** Task instructions **
Output only the lines from the one holding "5/5 star rated" to the end of the data below, please, copied exactly.

** Material provided **
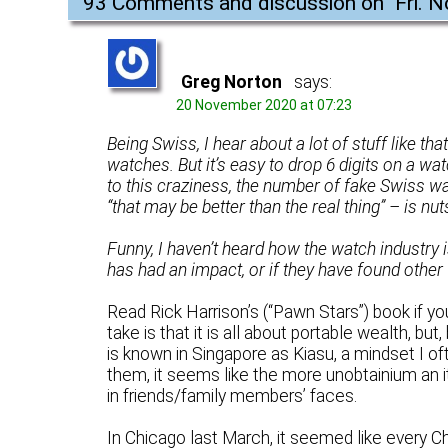
93 Comments and discussion on "
Fri. 
Greg Norton
says:
20 November 2020 at 07:23
Being Swiss, I hear about a lot of stuff like tha
watches. But it’s easy to drop 6 digits on a wat
to this craziness, the number of fake Swiss wa
“that may be better than the real thing” – is nut
Funny, I haven’t heard how the watch industry i
has had an impact, or if they have found other 
Read Rick Harrison’s (“Pawn Stars”) book if y
take is that it is all about portable wealth, b
is known in Singapore as Kiasu, a mindset I o
them, it seems like the more unobtainium an i
in friends/family members’ faces.
In Chicago last March, it seemed like every 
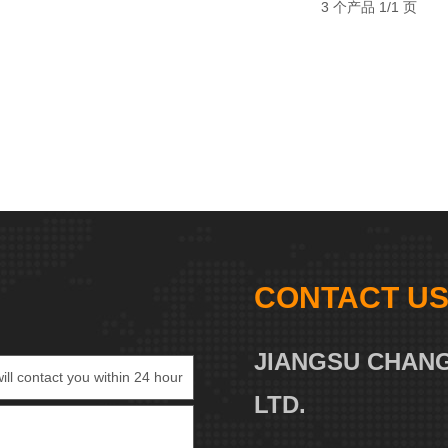
3 个产品 1/1 页
CONTACT U
JIANGSU CHANG
LTD.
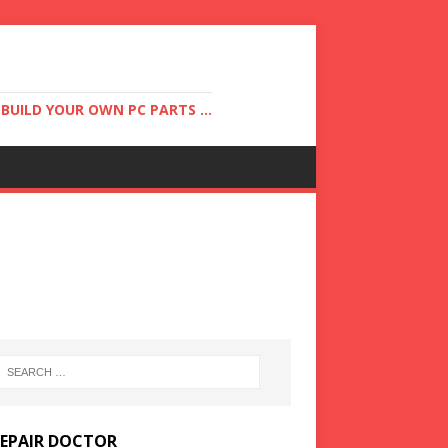
UILD YOUR OWN PC PARTS ...
REPAIR DOCTOR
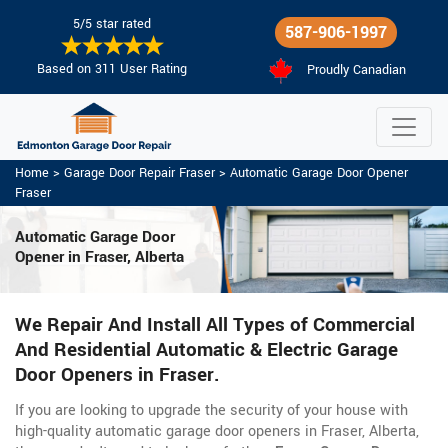
5/5 star rated
587-906-1997
Based on 311 User Rating
Proudly Canadian
Home
>
Garage Door Repair Fraser
>
Automatic Garage Door Opener
Fraser
Automatic Garage Door
Opener in Fraser, Alberta
We Repair And Install All Types of Commercial
And Residential Automatic & Electric Garage
Door Openers in Fraser.
If you are looking to upgrade the security of your house with
high-quality automatic garage door openers in Fraser, Alberta,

** Final answer **
5/5 star rated
587-906-1997
Based on 311 User Rating
Proudly Canadian
Home
>
Garage Door Repair Fraser
>
Automatic Garage Door Opener
Fraser
Automatic Garage Door
Opener in Fraser, Alberta
We Repair And Install All Types of Commercial
And Residential Automatic & Electric Garage
Door Openers in Fraser.
If you are looking to upgrade the security of your house with
high-quality automatic garage door openers in Fraser, Alberta,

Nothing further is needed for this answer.